O Prémio José Afonso 2021 foi hoje entregue a Capicua, como forma de premiar o trabalho da artista no seu último álbum, Madrepérola.
A escolha foi unânime entre o painel de júris responsável pela entrega do galardão criado pela Câmara Municipal da Amadora, como forma de distinguir trabalhos musicais que mexam com a cultura nacional. Numa nota de imprensa, a organização do Prémio José Afonso destaca Madrepérola como “mais uma prova da actualidade do empenho crítico da artista”, sublinhando ainda os vários factores que levaram o terceiro LP de Ana Matos a superar Kriola (Dino d’Santiago), Liwoningo (Selma Uamusse), Canções do Pós-Guerra (Samuel Úria) e Eva (Cristina Branco) na corrida ao prémio monetário de 5000 euros — “a qualidade das letras, a interpretação emotiva e a cuidada produção do álbum, que vem coroar uma carreira já significativa e cada vez mais reconhecida pela sua importância musical e social”.
Depois de Capicua (2012) e Sereia Louca (2014), Madrepérola foi o disco que a rapper portuense editou no decorrer de 2020 e no qual mostrou que a componente interventiva da sua escrita também consegue abraçar um lado mais uplifting, dançável e solar, muito influenciado pelo nascimento do seu primeiro filho, conforme antecipava ao Rimas e Batidas em 2019. Após o lançamento do álbum, Alexandra Oliveira Matos assinou a crítica do mesmo para o ReB:
“Debrucemo-nos no balanço azul e líquido, na riqueza da língua que Capicua conjuga em cada uma das letras que escreve, nas bandeiras que hasteia com as suas prosas – a liberdade, a igualdade, o feminismo. E comecemos pela declaração de intenções de ‘A Ostra’ — com palavras emprestadas por Rubem Alves, poeta, cronista, ensaísta, teólogo, professor universitário e psicanalista brasileiro. Capicua dita aqui o tom introspectivo e assume que tudo o que se segue são reflexões sobre os seus desconfortos. Quem não o compreendeu talvez se assuste com a nova passada que Ana deu ao beat de ‘Flor de Maracujá’ de Stereossauro. Numa cama musical lindíssima sobre a qual a letrista já tinha escrito, existem agora em ‘Passiflora’ as respirações que tão bem lhe conhecemos entre frases compridas sobre a indústria musical, o panorama do hip hop nacional e as críticas que carrega há mais de uma década.
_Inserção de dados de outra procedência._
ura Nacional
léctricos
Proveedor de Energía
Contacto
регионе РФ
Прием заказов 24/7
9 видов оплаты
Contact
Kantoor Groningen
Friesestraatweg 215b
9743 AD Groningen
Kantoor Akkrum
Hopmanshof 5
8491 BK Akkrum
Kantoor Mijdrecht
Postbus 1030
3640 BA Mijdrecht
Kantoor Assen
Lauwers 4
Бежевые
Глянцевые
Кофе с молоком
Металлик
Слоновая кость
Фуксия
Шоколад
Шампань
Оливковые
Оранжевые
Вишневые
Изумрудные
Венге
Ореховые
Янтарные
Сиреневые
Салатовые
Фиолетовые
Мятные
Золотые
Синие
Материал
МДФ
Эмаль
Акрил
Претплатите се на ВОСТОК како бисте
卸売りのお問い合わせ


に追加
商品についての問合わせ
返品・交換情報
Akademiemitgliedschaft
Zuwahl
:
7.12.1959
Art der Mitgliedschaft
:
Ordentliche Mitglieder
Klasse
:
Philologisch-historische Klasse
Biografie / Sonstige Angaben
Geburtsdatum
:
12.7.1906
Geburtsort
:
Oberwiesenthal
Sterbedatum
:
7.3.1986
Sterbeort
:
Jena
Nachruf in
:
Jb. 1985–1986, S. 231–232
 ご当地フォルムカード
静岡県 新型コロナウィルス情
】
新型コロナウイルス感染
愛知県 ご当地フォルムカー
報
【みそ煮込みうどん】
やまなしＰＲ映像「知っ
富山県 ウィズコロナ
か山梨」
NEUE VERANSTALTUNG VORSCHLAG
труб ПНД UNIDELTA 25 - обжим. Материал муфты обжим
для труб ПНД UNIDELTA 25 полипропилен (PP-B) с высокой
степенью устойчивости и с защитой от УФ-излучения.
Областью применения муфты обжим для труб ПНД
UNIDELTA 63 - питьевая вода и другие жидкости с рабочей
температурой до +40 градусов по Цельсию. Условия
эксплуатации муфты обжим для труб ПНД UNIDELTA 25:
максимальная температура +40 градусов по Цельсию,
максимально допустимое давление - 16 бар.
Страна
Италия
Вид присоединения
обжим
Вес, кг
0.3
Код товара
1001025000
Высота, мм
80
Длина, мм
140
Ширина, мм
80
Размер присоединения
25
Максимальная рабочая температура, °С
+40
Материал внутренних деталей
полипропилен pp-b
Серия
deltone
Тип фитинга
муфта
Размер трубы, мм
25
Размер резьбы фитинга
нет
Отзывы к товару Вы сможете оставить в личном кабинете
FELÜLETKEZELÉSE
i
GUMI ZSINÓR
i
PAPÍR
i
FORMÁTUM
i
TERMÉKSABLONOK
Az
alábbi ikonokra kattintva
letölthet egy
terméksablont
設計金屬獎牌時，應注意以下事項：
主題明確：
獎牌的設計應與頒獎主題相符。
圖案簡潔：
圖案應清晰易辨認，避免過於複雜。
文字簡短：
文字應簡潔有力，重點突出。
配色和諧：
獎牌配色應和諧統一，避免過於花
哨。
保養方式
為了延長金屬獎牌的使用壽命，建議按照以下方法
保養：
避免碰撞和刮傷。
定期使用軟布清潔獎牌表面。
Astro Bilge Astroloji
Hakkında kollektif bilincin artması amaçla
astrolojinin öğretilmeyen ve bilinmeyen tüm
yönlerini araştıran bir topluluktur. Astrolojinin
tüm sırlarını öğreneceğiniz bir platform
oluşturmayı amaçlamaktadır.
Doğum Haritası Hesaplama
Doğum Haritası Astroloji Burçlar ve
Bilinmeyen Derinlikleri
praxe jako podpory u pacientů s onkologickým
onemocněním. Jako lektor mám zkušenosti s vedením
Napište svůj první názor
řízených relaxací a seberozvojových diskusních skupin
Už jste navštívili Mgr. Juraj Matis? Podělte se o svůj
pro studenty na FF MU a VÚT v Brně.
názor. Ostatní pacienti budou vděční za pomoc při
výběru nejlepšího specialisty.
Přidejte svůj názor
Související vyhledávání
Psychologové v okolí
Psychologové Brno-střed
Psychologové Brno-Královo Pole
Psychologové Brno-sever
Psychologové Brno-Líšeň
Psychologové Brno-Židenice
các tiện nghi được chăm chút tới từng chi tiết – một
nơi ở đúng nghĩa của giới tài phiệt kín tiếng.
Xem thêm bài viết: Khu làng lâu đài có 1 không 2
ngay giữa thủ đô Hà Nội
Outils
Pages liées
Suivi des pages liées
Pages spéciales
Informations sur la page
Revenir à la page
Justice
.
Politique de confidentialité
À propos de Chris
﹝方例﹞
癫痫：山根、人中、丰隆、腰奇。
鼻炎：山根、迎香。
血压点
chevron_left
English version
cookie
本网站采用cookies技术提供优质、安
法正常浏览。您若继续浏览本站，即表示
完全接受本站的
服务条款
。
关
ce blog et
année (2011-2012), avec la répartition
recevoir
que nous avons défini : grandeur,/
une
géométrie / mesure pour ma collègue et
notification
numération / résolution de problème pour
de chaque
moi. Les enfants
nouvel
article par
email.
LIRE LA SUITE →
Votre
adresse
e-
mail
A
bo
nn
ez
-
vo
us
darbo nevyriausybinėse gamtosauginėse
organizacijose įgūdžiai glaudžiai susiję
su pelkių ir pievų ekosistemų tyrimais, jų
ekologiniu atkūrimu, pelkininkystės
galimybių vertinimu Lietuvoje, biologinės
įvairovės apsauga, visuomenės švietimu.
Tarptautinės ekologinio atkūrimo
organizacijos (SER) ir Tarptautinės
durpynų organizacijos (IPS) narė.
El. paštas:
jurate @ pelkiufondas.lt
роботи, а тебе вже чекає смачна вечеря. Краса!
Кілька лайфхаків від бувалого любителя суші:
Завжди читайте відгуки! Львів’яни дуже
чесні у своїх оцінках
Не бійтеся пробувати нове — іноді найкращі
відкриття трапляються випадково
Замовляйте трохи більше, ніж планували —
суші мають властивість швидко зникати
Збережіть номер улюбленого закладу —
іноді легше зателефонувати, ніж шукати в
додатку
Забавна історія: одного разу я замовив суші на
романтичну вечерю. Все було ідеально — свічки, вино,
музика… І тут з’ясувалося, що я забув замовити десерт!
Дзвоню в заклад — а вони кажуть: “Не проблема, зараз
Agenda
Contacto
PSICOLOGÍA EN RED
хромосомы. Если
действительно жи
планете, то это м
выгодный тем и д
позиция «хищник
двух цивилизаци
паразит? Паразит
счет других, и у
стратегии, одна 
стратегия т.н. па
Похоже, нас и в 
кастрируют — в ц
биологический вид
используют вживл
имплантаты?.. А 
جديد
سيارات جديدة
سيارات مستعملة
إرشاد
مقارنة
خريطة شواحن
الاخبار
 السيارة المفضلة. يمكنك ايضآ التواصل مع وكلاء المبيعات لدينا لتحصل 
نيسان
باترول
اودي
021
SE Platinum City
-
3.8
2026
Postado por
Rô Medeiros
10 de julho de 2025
O refrão cantado por Camané permite-nos descansar e reflectir. Existirão rostos a atribuir a estas críticas? Têm estas sido construtivas para a carreira de Capicua? São estes os motivos que a levam a escrever ‘aproveitem este disco porque pode ser o último’? Porque é que não surgem mais mulheres neste cenário? O hip hop é e será sempre machista? Respostas que este álbum não nos dá, mas que não fazem dele um documento menos válido para pensar em tudo isto. Ainda mais quando sabemos que Madrepérola foi construído durante e logo após a primeira gravidez da rapper.”